Thanks for being there...

Jim


----------



## KingMe!!! (Apr 25, 2008)

Good job guys you are a Blessing to those guys.Thanks for your good deed and your curiosity those guys get to see there family again. 

Jeremy


----------



## jewfish (Dec 4, 2007)

Definitely racked up some karma points there. Outstanding! :bowdown


----------



## wirenut (Sep 30, 2007)

Way to go,thats what fellow boaters are suposed to do.:bowdown:bowdown:usaflag:toast


----------



## hjorgan (Sep 30, 2007)

Ya'll da men...

good job with the life savin skills

better fish luck to you next time for sure.


----------



## Deeplines (Sep 28, 2007)

Great Job Ron. :bowdown


----------



## SheYakFishr (Oct 1, 2007)

Yep.... one day... someone will repay the favor! That was great.. you guys were right there to help out! :bowdown:bowdown:bowdown


----------



## GONU (Oct 3, 2007)

Great save. that had to be scary for them.


----------



## JoshC (Oct 18, 2007)

good job guys:clap. Ya that new wreck would be in the privite #'s book To bad that karma dident kick in for the dive:doh


----------



## Fish on! (Apr 20, 2008)

:bowdown:bowdownGreat job 

we have had our boat break down miles out and i know how that felt... but to catch on fire and start to sink, i could not even imagine


----------



## Ocean Man (Sep 27, 2007)

Good report Ron and great job helping those in need. Just goes to show you that anything can happen and we all need to be prepared for the worst.

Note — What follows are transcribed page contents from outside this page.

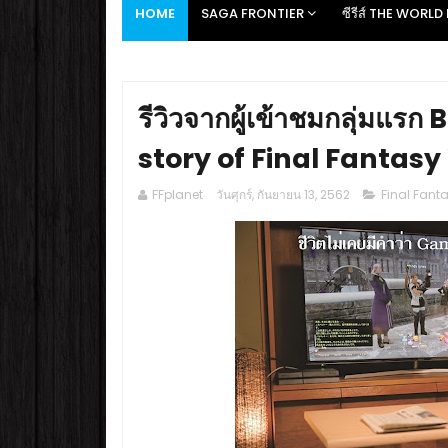
HOME
SAGA FRONTIER
ซีรีส์ THE WORL
รีวิวจากผู้เข้าชมกลุ่มแร
story of Final Fantasy
FFplanet
วันศุกร์, กันยายน 13, 2562
Final Fanta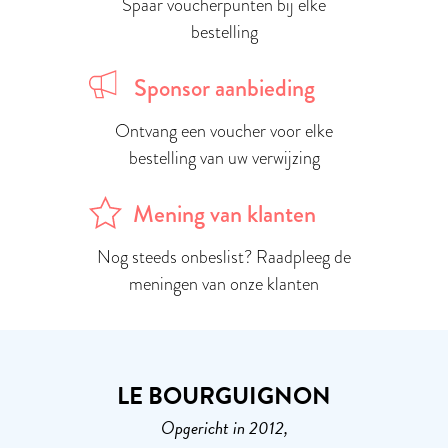
Spaar voucherpunten bij elke
bestelling
Sponsor aanbieding
Ontvang een voucher voor elke
bestelling van uw verwijzing
Mening van klanten
Nog steeds onbeslist? Raadpleeg de
meningen van onze klanten
LE BOURGUIGNON
Opgericht in 2012,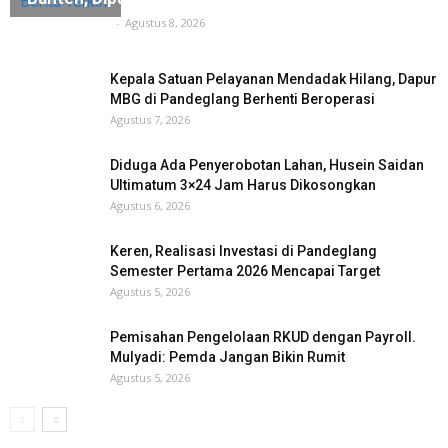
Berita Terkini
Tuntas Media
-
Agustus 8, 2026
Kepala Satuan Pelayanan Mendadak Hilang, Dapur
MBG di Pandeglang Berhenti Beroperasi
Agustus 7, 2026
Diduga Ada Penyerobotan Lahan, Husein Saidan
Ultimatum 3×24 Jam Harus Dikosongkan
Agustus 6, 2026
Keren, Realisasi Investasi di Pandeglang
Semester Pertama 2026 Mencapai Target
Agustus 5, 2026
Pemisahan Pengelolaan RKUD dengan Payroll.
Mulyadi: Pemda Jangan Bikin Rumit
Agustus 5, 2026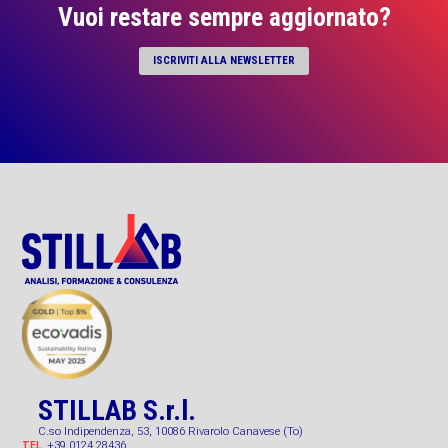
Vuoi restare sempre aggiornato?
ISCRIVITI ALLA NEWSLETTER
STILLAB S.r.l.
C.so Indipendenza, 53, 10086 Rivarolo Canavese (To)
+39 0124 28436
TEL.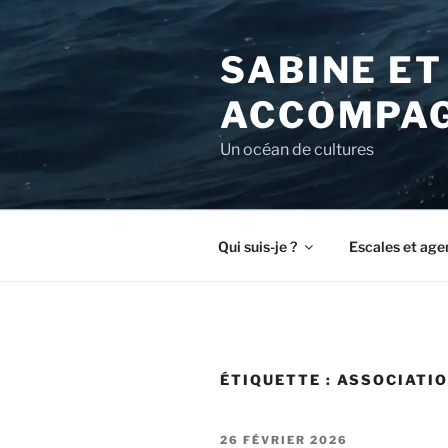
Aller
au
SABINE ET
contenu
principal
ACCOMPAG
Un océan de cultures
Qui suis-je ?
Escales et age
ÉTIQUETTE :
ASSOCIATI
PUBLIÉ
26 FÉVRIER 2026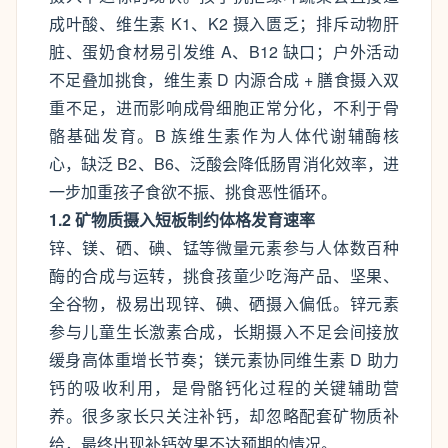
成叶酸、维生素 K1、K2 摄入匮乏；排斥动物肝
脏、蛋奶食材易引发维 A、B12 缺口；户外活动
不足叠加挑食，维生素 D 内源合成 + 膳食摄入双
重不足，进而影响成骨细胞正常分化，不利于骨
骼基础发育。B 族维生素作为人体代谢辅酶核
心，缺泛 B2、B6、泛酸会降低肠胃消化效率，进
一步加重孩子食欲不振、挑食恶性循环。
1.2 矿物质摄入短板制约体格发育速率
锌、镁、硒、碘、锰等微量元素参与人体数百种
酶的合成与运转，挑食孩童少吃海产品、坚果、
全谷物，极易出现锌、碘、硒摄入偏低。锌元素
参与儿童生长激素合成，长期摄入不足会间接放
缓身高体重增长节奏；镁元素协同维生素 D 助力
钙的吸收利用，是骨骼钙化过程的关键辅助营
养。很多家长只关注补钙，却忽略配套矿物质补
给，最终出现补钙效果不达预期的情况。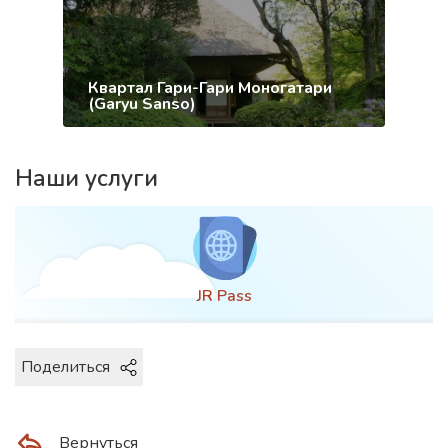
Квартал Гари-Гари Моногатари
(Garyu Sanso)
Наши услуги
JR Pass
Поделиться
Вернуться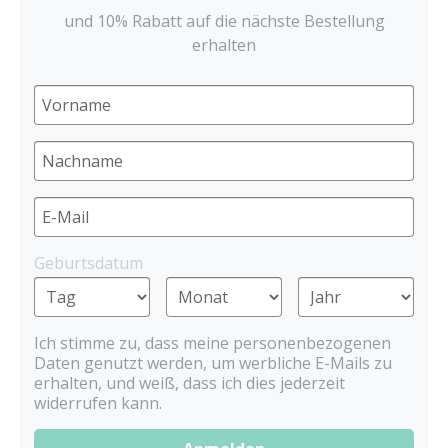
und 10% Rabatt auf die nächste Bestellung
erhalten
Geburtsdatum
Ich stimme zu, dass meine personenbezogenen
Daten genutzt werden, um werbliche E-Mails zu
erhalten, und weiß, dass ich dies jederzeit
widerrufen kann.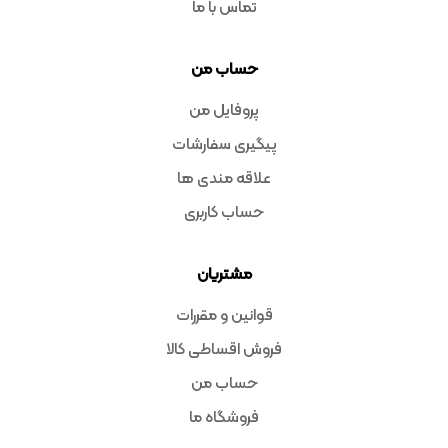
تماس با ما
حساب من
پروفایل من
پیگیری سفارشات
علاقه مندی ها
حساب کاربری
مشتریان
قوانین و مقررات
فروش اقساطی کالا
حساب من
فروشگاه ما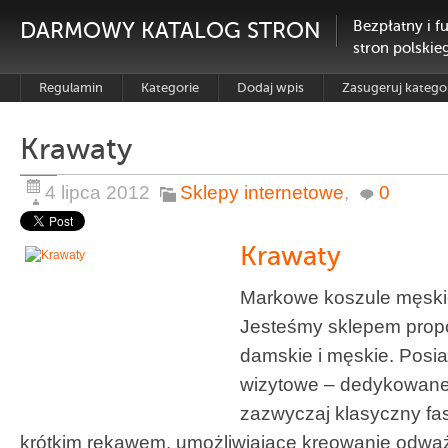
DARMOWY KATALOG STRON
Bezpłatny i f
stron polskie
Regulamin
Kategorie
Dodaj wpis
Zasugeruj katego
Krawaty
4 lipca 2012
Sklepy internetowe
,
0
Krawaty
Markowe koszule męskie
Jesteśmy sklepem pro
damskie i męskie. Posi
wizytowe – dedykowane
zazwyczaj klasyczny fa
krótkim rękawem, umożliwiające kreowanie odwa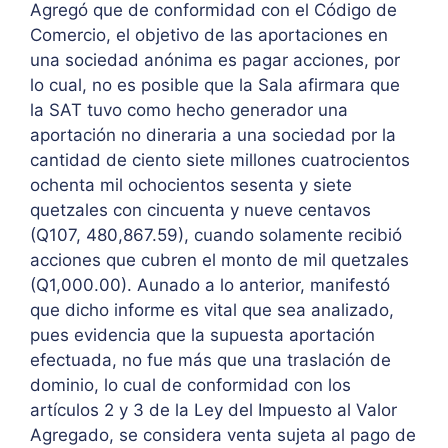
Agregó que de conformidad con el Código de
Comercio, el objetivo de las aportaciones en
una sociedad anónima es pagar acciones, por
lo cual, no es posible que la Sala afirmara que
la SAT tuvo como hecho generador una
aportación no dineraria a una sociedad por la
cantidad de ciento siete millones cuatrocientos
ochenta mil ochocientos sesenta y siete
quetzales con cincuenta y nueve centavos
(Q107, 480,867.59), cuando solamente recibió
acciones que cubren el monto de mil quetzales
(Q1,000.00). Aunado a lo anterior, manifestó
que dicho informe es vital que sea analizado,
pues evidencia que la supuesta aportación
efectuada, no fue más que una traslación de
dominio, lo cual de conformidad con los
artículos 2 y 3 de la Ley del Impuesto al Valor
Agregado, se considera venta sujeta al pago de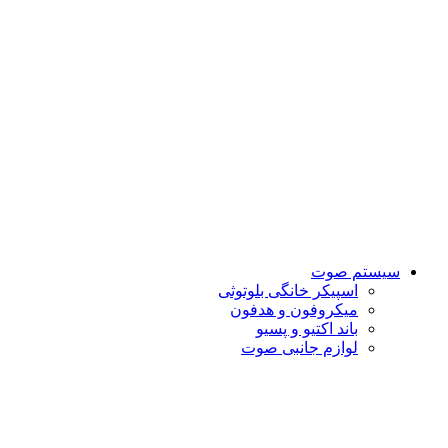
سیستم صوت
اسپیکر خانگی بلوتوثی
میکروفون و هدفون
باند اکتیو و پسیو
لوازم جانبی صوت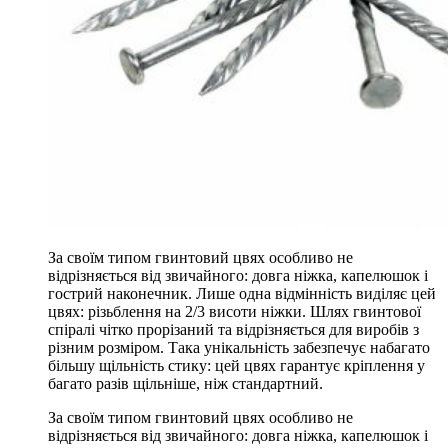
За своїм типом гвинтовий цвях особливо не
відрізняється від звичайного: довга ніжка, капелюшок і
гострий наконечник. Лише одна відмінність виділяє цей
цвях: різьблення на 2/3 висоти ніжки. Шлях гвинтової
спіралі чітко прорізаний та відрізняється для виробів з
різним розміром. Така унікальність забезпечує набагато
більшу щільність стику: цей цвях гарантує кріплення у
багато разів щільніше, ніж стандартний.
За своїм типом гвинтовий цвях особливо не
відрізняється від звичайного: довга ніжка, капелюшок і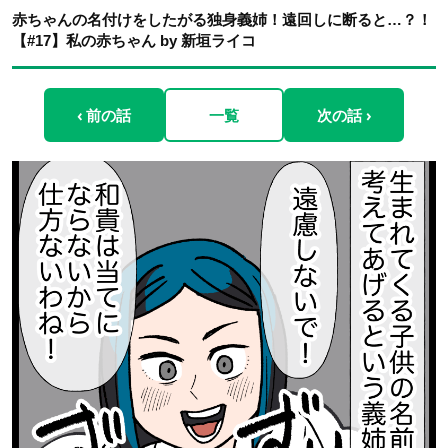
赤ちゃんの名付けをしたがる独身義姉！遠回しに断ると…？！
【#17】私の赤ちゃん by 新垣ライコ
‹ 前の話
一覧
次の話 ›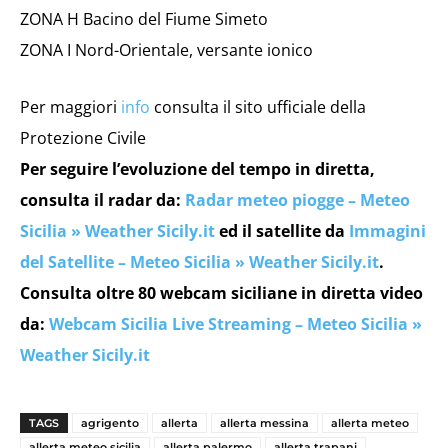
ZONA H Bacino del Fiume Simeto
ZONA I Nord-Orientale, versante ionico
Per maggiori
info
consulta il sito ufficiale della
Protezione Civile
Per seguire l’evoluzione del tempo in diretta,
consulta il radar da:
Radar meteo piogge – Meteo
Sicilia » Weather Sicily.it
ed il satellite da
Immagini
del Satellite – Meteo Sicilia » Weather Sicily.it
.
Consulta oltre 80 webcam siciliane in diretta video
da:
Webcam Sicilia Live Streaming – Meteo Sicilia »
Weather Sicily.it
TAGS
agrigento
allerta
allerta messina
allerta meteo
allerta meteo sicilia
allerta palermo
allerta trapani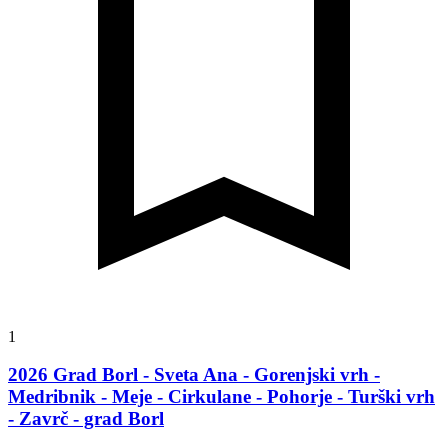
1
2026 Grad Borl - Sveta Ana - Gorenjski vrh -
Medribnik - Meje - Cirkulane - Pohorje - Turški vrh
- Zavrč - grad Borl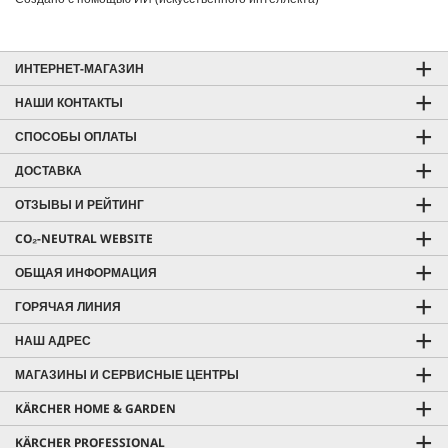
ИНТЕРНЕТ-МАГАЗИН
НАШИ КОНТАКТЫ
СПОСОБЫ ОПЛАТЫ
ДОСТАВКА
ОТЗЫВЫ И РЕЙТИНГ
CO₂-NEUTRAL WEBSITE
ОБЩАЯ ИНФОРМАЦИЯ
ГОРЯЧАЯ ЛИНИЯ
НАШ АДРЕС
МАГАЗИНЫ И СЕРВИСНЫЕ ЦЕНТРЫ
KÄRCHER HOME & GARDEN
KÄRCHER PROFESSIONAL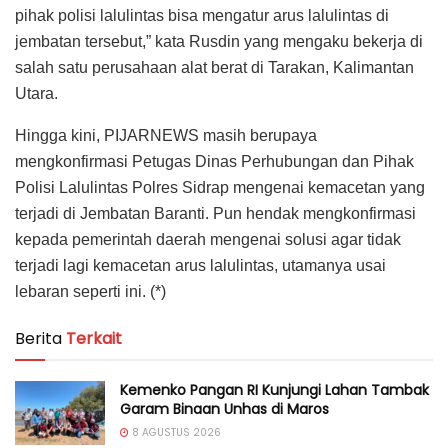
pihak polisi lalulintas bisa mengatur arus lalulintas di
jembatan tersebut,” kata Rusdin yang mengaku bekerja di
salah satu perusahaan alat berat di Tarakan, Kalimantan
Utara.
Hingga kini, PIJARNEWS masih berupaya
mengkonfirmasi Petugas Dinas Perhubungan dan Pihak
Polisi Lalulintas Polres Sidrap mengenai kemacetan yang
terjadi di Jembatan Baranti. Pun hendak mengkonfirmasi
kepada pemerintah daerah mengenai solusi agar tidak
terjadi lagi kemacetan arus lalulintas, utamanya usai
lebaran seperti ini. (*)
Berita
Terkait
Kemenko Pangan RI Kunjungi Lahan Tambak
Garam Binaan Unhas di Maros
8 AGUSTUS 2026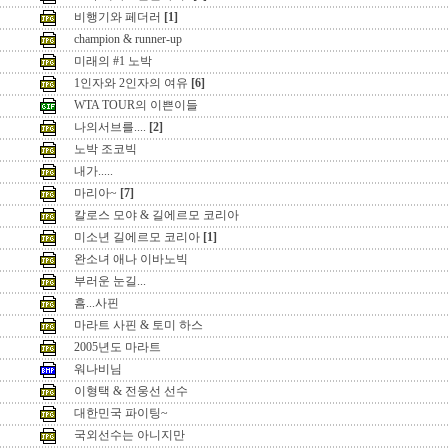
비행기와 페더러
[1]
champion & runner-up
미래의 #1 노박
1인자와 2인자의 여유
[6]
WTA TOUR의 이쁜이들
나의서브를....
[2]
노박 조코빅
내가.....
마리아~
[7]
칼로스 모야 & 길에르모 코리아
미소년 길에르모 코리아
[1]
완소녀 애나 이바노빅
부러운 눈길...
흠...사핀
마라트 사핀 & 토미 하스
2005년도 마라트
워나비님
이형택 & 전웅선 선수
대한민국 파이팅~
국외선수는 아니지만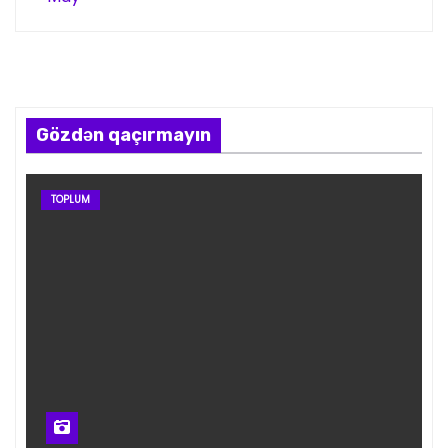
Gözdən qaçırmayın
TOPLUM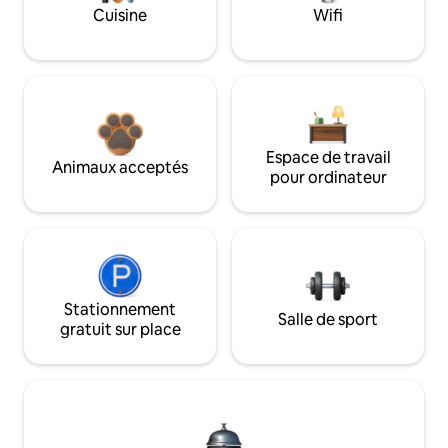
Cuisine
Wifi
Espace de travail
Animaux acceptés
pour ordinateur
Stationnement
Salle de sport
gratuit sur place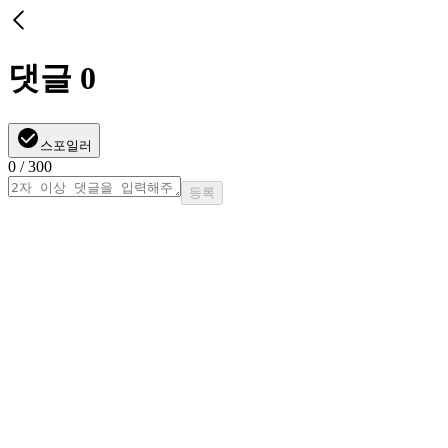
댓글
0
스포일러
0
/ 300
등록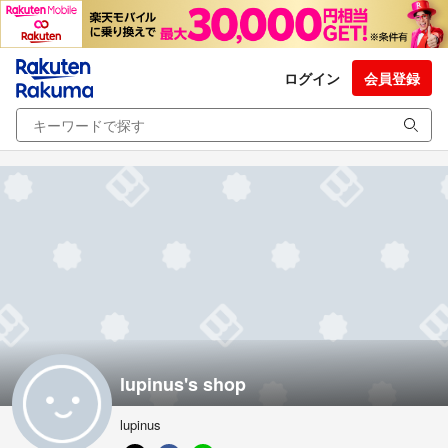
ログイン
会員登録
lupinus's shop
lupinus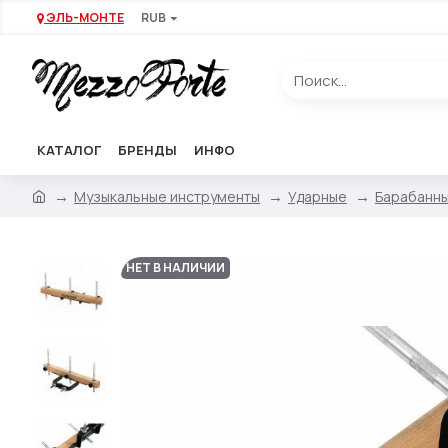
ЭЛЬ-МОНТЕ
RUB
КАТАЛОГ
БРЕНДЫ
ИНФО
Музыкальные инструменты
Ударные
Барабанны
НЕТ В НАЛИЧИИ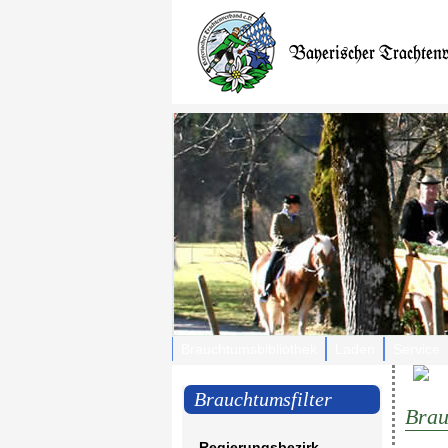
Brauchtumsbibliothek
Laden
Service
Brauchtumsfilter
Brau
Regierungsbezirk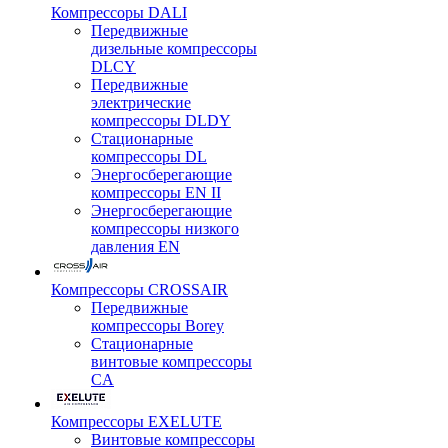
Компрессоры DALI
Передвижные
дизельные компрессоры
DLCY
Передвижные
электрические
компрессоры DLDY
Стационарные
компрессоры DL
Энергосберегающие
компрессоры EN II
Энергосберегающие
компрессоры низкого
давления EN
Компрессоры CROSSAIR
Передвижные
компрессоры Borey
Стационарные
винтовые компрессоры
CA
Компрессоры EXELUTE
Винтовые компрессоры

By the way I still need to come by and pick up a few things from you I just haven't had the time to drive out that way yet.


----------



## TWINKIE6816 (Oct 10, 2007)

Great job guys! The karma is with you for a while! That must have been very scary..... any body ever seen open water!!!! That is no way to go!


----------



## sealark (Sep 27, 2007)

> *FishFlorida (5/29/2008)*I know that guy in the white. He's an asshole. You should have left him there. It was probably his dumbass that caught the boat on fire.


No your the dumbass for posting that!! I will assist any one in need even you (dumbass) if you were in trouble!!:hoppingmad:doh


----------



## Telum Pisces (Sep 27, 2007)

> *FishFlorida (5/29/2008)*I know that guy in the white. He's an asshole. You should have left him there. It was probably his dumbass that caught the boat on fire.


Please promptly post your contact info and a picture of yourself so that I can stay as far away from you as possible. That was the most jackass statement to say. I hope you never run into a situation when you need help. Because the Karma will come back to haunt you when no one comes to your rescue. Even assholes are human and do not deserve to be left out at sea to die. Oh and I can honestly say that you are not welcome on this forum with posts like that. It never ceases to amaze me at the retards that come on here and make their first post in such a retarded/hatefull way. Come on out to the forum get togethers at Oar House or something. I am sure that we can tie a few cinder blocks to your feet and just watch you try and save yourself with no help.:hoppingmad:hoppingmad


----------



## shark head (May 29, 2008)

Fish FLorida...



how do you know him?


----------



## duckhuntinsailor (Sep 28, 2007)

I was observing in the back of a T-39 (orange and white Navy training jet) and we were taking off from the Navy base shortly after this fire had started. The controlers asked us to give them a bearing/distance to the smoke, a quick fuel calculation, then we asked if they wanted us to go take a look. We flew out and circled above at 1000 ft relaying information back to the controlers. When we arrived the boat was putting out a lot of smoke and there was another boat (assume to be Sealark) close by, we didn't see anyone in the water. We made one circle and then due to an already close fuel situation, had to continue on our mission. Glad to see everyone was alright, gave me a sick feeling watching that knowing it could easily be me or any of you and there being nothing I could do. Sealark, good on ya for helping out....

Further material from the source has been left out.